AIM OF THE EXERCISE -
Restate word for word each line of the data, starting at the one containing "Atom (1111, 940)" and running through the last.

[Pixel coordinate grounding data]
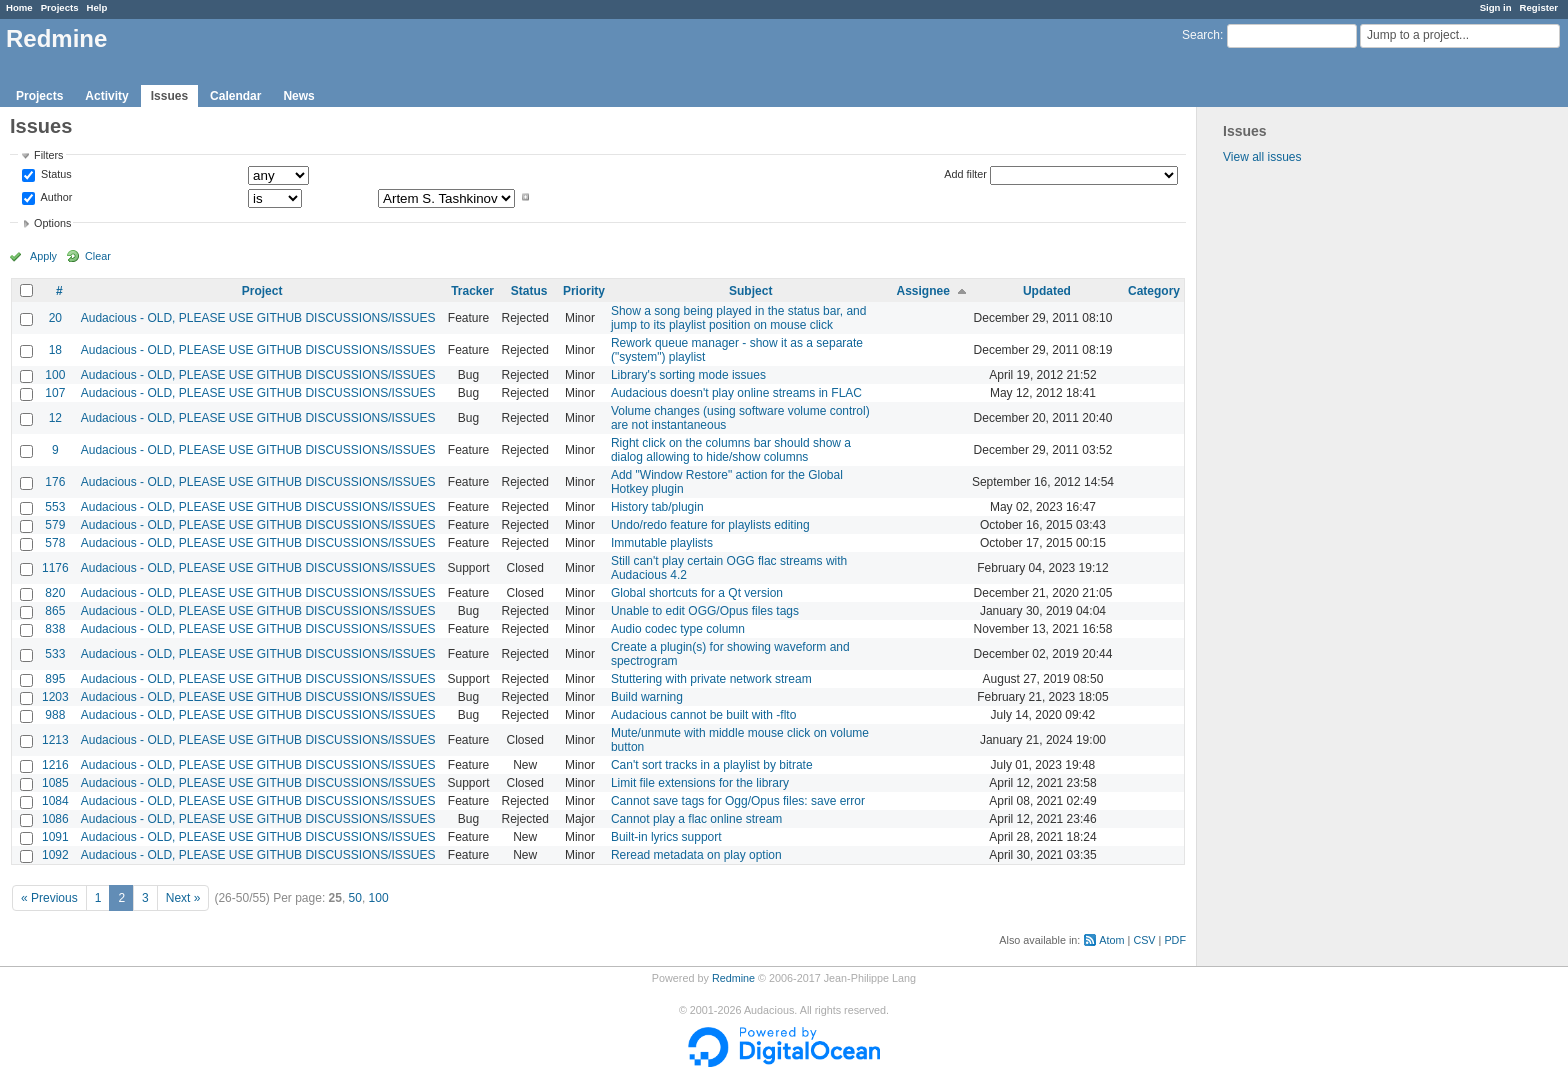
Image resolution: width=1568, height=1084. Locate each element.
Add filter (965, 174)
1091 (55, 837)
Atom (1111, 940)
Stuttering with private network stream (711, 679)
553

YOUR RESPONSE -
Atom (1111, 940)
Stuttering with private network stream (711, 679)
553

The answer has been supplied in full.